The demand for skilled unmanned aerial vehicle, or UAV, pilots will continue to rise, as more enterprises and organizations are adopting drones in their operations. This has sparked a boom in drone training schools.

With tech advancement and policy support from the government, drones have been widely used in several fields of late. These include, but are not limited to, aerial photography, agriculture, geological surveying and mapping, mineral exploration, electricity, oil and petroleum pipeline inspection, traffic administration and disaster relief.

Last year, the Ministry of Human Resources and Social Security, the State Administration of Market Regulation, and the National Bureau of Statistics had jointly announced 13 new job titles in the country. Drone pilots are among the new jobs recognized by the country.

Chinese drone maker DJI has seen both a need and an opportunity to provide dedicated training curriculum and training services at scale. It founded the Unmanned Aerial System Training Center in 2016. Called the UTC, it is designed to offer individual and commercial drone operators with professional in-classroom and on-field training.

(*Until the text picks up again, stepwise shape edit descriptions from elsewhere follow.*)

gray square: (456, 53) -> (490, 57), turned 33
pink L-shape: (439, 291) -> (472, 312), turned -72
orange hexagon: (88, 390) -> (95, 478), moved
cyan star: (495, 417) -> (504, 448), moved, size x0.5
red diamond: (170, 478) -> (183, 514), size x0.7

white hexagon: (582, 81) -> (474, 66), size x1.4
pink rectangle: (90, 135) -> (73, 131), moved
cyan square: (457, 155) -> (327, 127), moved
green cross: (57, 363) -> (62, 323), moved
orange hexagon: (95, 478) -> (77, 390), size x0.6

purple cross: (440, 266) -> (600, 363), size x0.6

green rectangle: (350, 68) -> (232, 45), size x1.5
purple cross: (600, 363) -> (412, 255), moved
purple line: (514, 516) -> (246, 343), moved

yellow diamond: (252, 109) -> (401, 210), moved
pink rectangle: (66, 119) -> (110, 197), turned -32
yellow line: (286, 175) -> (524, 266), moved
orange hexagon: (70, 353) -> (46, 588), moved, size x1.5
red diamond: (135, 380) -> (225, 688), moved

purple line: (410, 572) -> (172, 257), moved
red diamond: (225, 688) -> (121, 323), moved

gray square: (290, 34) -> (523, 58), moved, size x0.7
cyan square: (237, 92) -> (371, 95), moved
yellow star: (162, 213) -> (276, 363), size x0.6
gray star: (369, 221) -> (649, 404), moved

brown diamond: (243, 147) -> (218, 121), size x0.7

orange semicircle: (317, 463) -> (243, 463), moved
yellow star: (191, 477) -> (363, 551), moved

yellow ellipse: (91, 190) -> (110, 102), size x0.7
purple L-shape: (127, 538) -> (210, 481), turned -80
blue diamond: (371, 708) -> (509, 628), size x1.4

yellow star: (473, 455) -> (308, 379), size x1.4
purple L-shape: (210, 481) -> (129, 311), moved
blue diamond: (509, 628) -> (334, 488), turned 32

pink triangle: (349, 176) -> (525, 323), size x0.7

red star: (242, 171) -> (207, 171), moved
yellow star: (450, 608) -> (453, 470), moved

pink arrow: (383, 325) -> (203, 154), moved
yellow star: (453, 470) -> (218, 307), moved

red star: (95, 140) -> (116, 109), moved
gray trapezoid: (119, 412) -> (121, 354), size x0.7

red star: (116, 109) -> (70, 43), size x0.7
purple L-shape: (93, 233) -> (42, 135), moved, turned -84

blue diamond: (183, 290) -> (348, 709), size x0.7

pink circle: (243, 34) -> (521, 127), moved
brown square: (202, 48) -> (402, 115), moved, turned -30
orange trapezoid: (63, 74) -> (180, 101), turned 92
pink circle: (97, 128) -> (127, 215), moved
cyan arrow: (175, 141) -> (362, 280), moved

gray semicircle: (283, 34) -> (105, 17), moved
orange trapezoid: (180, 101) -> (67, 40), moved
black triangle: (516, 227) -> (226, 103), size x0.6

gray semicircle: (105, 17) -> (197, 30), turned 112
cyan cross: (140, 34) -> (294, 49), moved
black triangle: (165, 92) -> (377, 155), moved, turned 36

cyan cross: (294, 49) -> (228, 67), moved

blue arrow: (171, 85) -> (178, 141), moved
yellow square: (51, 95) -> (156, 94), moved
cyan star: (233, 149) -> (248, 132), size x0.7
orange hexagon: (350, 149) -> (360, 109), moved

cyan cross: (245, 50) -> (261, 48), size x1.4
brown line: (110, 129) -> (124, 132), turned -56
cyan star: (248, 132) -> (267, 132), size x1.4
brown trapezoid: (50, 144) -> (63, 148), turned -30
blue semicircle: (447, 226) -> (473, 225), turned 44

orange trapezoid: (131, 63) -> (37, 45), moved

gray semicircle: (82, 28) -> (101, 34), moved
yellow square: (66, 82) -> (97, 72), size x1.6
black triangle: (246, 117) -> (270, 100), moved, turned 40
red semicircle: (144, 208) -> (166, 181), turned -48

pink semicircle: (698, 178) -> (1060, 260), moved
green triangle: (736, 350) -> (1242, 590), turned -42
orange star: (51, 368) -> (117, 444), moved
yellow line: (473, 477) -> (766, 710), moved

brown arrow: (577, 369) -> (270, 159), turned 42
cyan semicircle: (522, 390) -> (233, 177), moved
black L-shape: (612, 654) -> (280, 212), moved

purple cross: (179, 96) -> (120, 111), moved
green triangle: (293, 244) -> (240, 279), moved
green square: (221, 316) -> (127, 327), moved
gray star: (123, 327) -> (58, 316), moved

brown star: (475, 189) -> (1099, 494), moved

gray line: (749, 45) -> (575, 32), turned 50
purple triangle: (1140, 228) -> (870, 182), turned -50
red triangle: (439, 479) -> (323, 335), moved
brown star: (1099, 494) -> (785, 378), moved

The UTC program has since rapidly expanded to over 200 training centers, training over 40,000 pilots worldwide, including China, Japan, Malaysia, the Netherlands and the United States.

Training courses cover agriculture, aerial photography and filmmaking, security, surveying and mapping. Each program consists of theoretical knowledge, flight operations and industrial applications in infrastructure, power lines and power plants, and emergency response situations. Prices tend to vary depending on drone types and the length of individual courses. At the end of each course, participants will need to take part in knowledge and flight tests. Once they successfully pass the tests, they will become eligible to receive UTC certification.

UTC also operates with two independent partners in China: the General Aviation Committee of the China Air Transportation Association and the Aviation Service Education and Training Committee, which is part of the China Adult Education Association.

The graduates can work in various industries such as agriculture, aerial photography, filmmaking or security work. Drone operators' income levels are considered respectable-some of them could earn more than 20,000 yuan ($2,870) a month.

China's drone market is expected to grow annually by 40 percent to have an output value of 60 billion yuan by 2020, according to the Ministry of Industry and Information Technology. The industry will have an output value of 180 billion yuan by 2025.

Moreover, universities have rolled out departments and courses about drones. Beihang University in Beijing has established an unmanned aircraft systems and engineering department, with an emphasis on scientific research and management.

Other educational institutions, such as the Nanjing University of Aeronautics and Astronautics and Northwestern Polytechnical University have set up similar departments or introduced related courses.